Desde que Scolari pediu uma bandeirinha em cada varanda e janela no Euro-2004 que Portugal se pôs ao relento. Ou como quem diz, a jeito. Ainda hoje, não há sardinheira, terraço ou caixilharia de alumínio que se preze que não tenha a sua bandeira pátria a esvoaçar, dê-lhe o vento.
Na ânsia de trajar os portugueses para o evento a preços módicos, lojas dos 300, chineses, hipers e até publicações respeitáveis mandaram confeccionar de tudo: cachecol, camisola, barrete e pirilau. Tínhamos de entrar em campo devidamente equipados, homessa! Nem que fosse com pagodes no lugar de castelos.

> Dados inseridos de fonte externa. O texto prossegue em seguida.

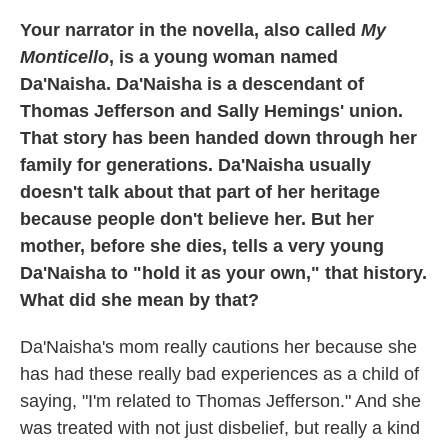
Your narrator in the novella, also called
My
Monticello
, is a young woman named
Da'Naisha. Da'Naisha is a descendant of
Thomas Jefferson and Sally Hemings' union.
That story has been handed down through her
family for generations. Da'Naisha usually
doesn't talk about that part of her heritage
because people don't believe her. But her
mother, before she dies, tells a very young
Da'Naisha to "hold it as your own," that history.
What did she mean by that?
Da'Naisha's mom really cautions her because she
has had these really bad experiences as a child of
saying, "I'm related to Thomas Jefferson." And she
was treated with not just disbelief, but really a kind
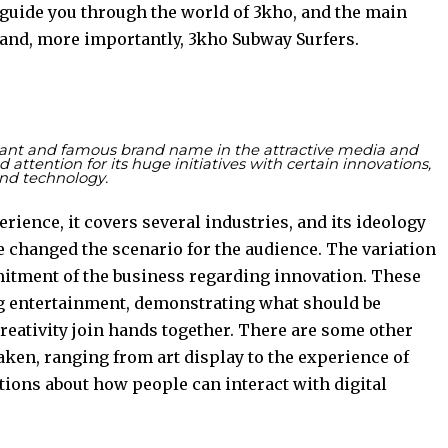
 guide you through the world of 3kho, and the main
, and, more importantly, 3kho Subway Surfers.
tant and famous brand name in the attractive media and
attention for its huge initiatives with certain innovations,
nd technology.
ience, it covers several industries, and its ideology
 changed the scenario for the audience. The variation
mitment of the business regarding innovation. These
g entertainment, demonstrating what should be
eativity join hands together. There are some other
taken, ranging from art display to the experience of
stions about how people can interact with digital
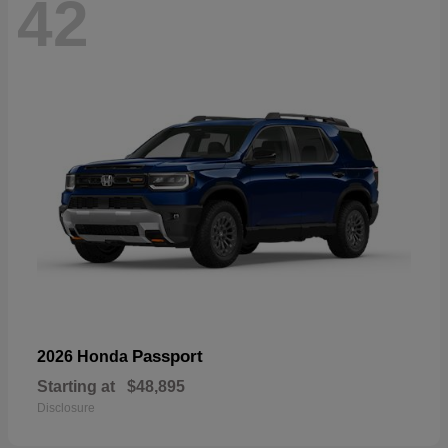
42
Passport
2026 Honda
Starting at
$48,895
Disclosure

O Euro-2008 não mudou a euforia nem o espírito.
Em alguns casos, nem sequer os patrocinadores. Estão por aí as lojas e as montras para o provar.

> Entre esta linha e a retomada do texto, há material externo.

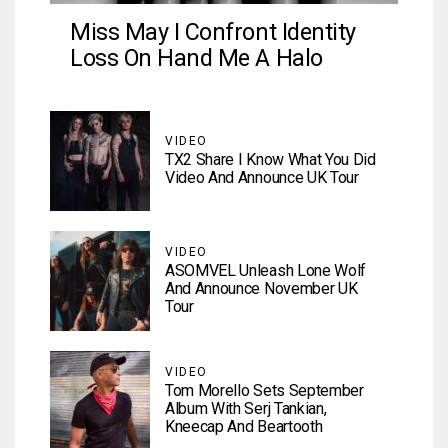
Miss May I Confront Identity
Loss On Hand Me A Halo
VIDEO
TX2 Share I Know What You Did
Video And Announce UK Tour
VIDEO
ASOMVEL Unleash Lone Wolf
And Announce November UK
Tour
VIDEO
Tom Morello Sets September
Album With Serj Tankian,
Kneecap And Beartooth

Nesta ânsia de equipar os portugueses a rigor, há quem se esmere. E, obviamente, procure o melhor preço sem olhar a fronteiras geográficas nem a princípios vertidos na letra redonda de editoriais e colunas semanais.

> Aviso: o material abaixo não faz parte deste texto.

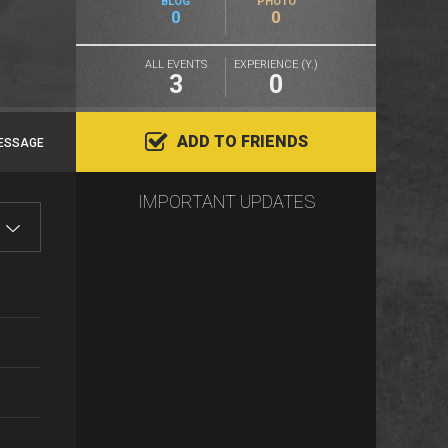
BLOG
PHOTO
0
0
ALL EVENTS
EXPERIENCE (Y.)
3
0
ADD TO FRIENDS
ESSAGE
IMPORTANT UPDATES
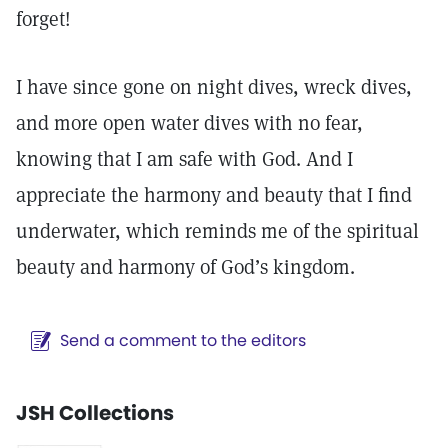
forget!
I have since gone on night dives, wreck dives,
and more open water dives with no fear,
knowing that I am safe with God. And I
appreciate the harmony and beauty that I find
underwater, which reminds me of the spiritual
beauty and harmony of God’s kingdom.
Send a comment to the editors
JSH Collections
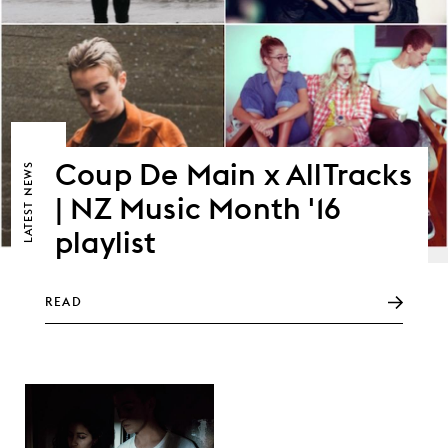
Coup De Main x AllTracks
NEWS
| NZ Music Month '16
LATEST
playlist
READ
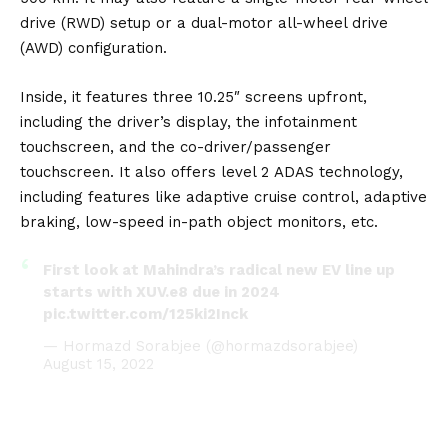
drive (RWD) setup or a dual-motor all-wheel drive
(AWD) configuration.
Inside, it features three 10.25″ screens upfront,
including the driver’s display, the infotainment
touchscreen, and the co-driver/passenger
touchscreen. It also offers level 2
ADAS
technology,
including features like adaptive cruise control, adaptive
braking, low-speed in-path object monitors, etc.
First look at Mahindra’s radical new EV line up
starts with XUV.e8 due in 2024
pic.twitter.com/125ki2Inck
— Hormazd Sorabjee (@hormazdsorabjee)
August 15, 2022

No domingo, dia 1, o Diário de Notícias, do grupo Global Notícias, ofereceu uns largos milhares de lenços para torcermos por Portugal. Está lá tudo: a esfera armilar, o vermelho e o verde carregados, o polyester 100 por cento garantido…e a etiqueta a dizer “Fabricado em China”!
Fazendo jus à encomenda, a letra do hino estampada no lenço abre novos mundos ao mundo:
“Heróis do mar, nobre povo, Nação valente, imortal
Levantai hoje de novo, o explendor de Portugal
Entre as brumas da memória, ó pátria sente-se a voz
Dos teus egrégios avós, que há-de levar-te à vitória.
As armas! As armas! Sobre a terra e sobre o mar
Ás armas! Ás armas!
Pela Pátria lutar!
Contra os canhões, marchar, marchar!”
Poderão dizer que o assunto é uma chinesice. Talvez.
Escusavam era de nos maçar amiúde com a retórica sobre os direitos humanos, a exploração laboral, o Tibete, a ditadura e o boicote aos Jogos Olímpicos de Pequim. E, de passagem, evitar editoriais a denunciar o facto da política portuguesa andar “curvada ao peso económico chinês”, ao mesmo tempo que se consideram as lojas chinesas espalhadas pelo País “o espelho da pobreza e enfraquecimento das cidades”. Com posturas e lenços assim, nem sobra espaço para a nódoa. E Portugal bem pode dedicar-se ao que sabe fazer melhor: transformar-se numa loja dos 300.